Limits and Continuity

Suppose that ƒ(t) and ƒ(t) are defined for all t and that lim t → t₀ ƒ(t) = ―7 and lim (t → t₀) g (t) = 0 . Find the limit as t → t₀ of the following functions.
f. | ƒ(t) |

Verified step by step guidance

Understand the problem: We are given that the limit of ƒ(t) as t approaches t₀ is -7, and the limit of g(t) as t approaches t₀ is 0. We need to find the limit of |ƒ(t)| as t approaches t₀.

Recall the property of limits: If the limit of a function exists as t approaches a certain point, then the limit of the absolute value of that function also exists. Specifically, if lim t → t₀ ƒ(t) = L, then lim t → t₀ |ƒ(t)| = |L|.
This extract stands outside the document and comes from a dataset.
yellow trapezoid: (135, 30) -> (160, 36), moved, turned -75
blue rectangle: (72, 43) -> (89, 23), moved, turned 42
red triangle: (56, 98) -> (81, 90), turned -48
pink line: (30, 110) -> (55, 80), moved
Apply the property to the given function: Since we know that lim t → t₀ ƒ(t) = -7, we can use the property to find that lim t → t₀ |ƒ(t)| = |-7|.

Calculate the absolute value: The absolute value of -7 is 7. Therefore, the limit of |ƒ(t)| as t approaches t₀ is 7.

Conclude the solution: By applying the limit property for absolute values, we have determined that the limit of |ƒ(t)| as t approaches t₀ is 7.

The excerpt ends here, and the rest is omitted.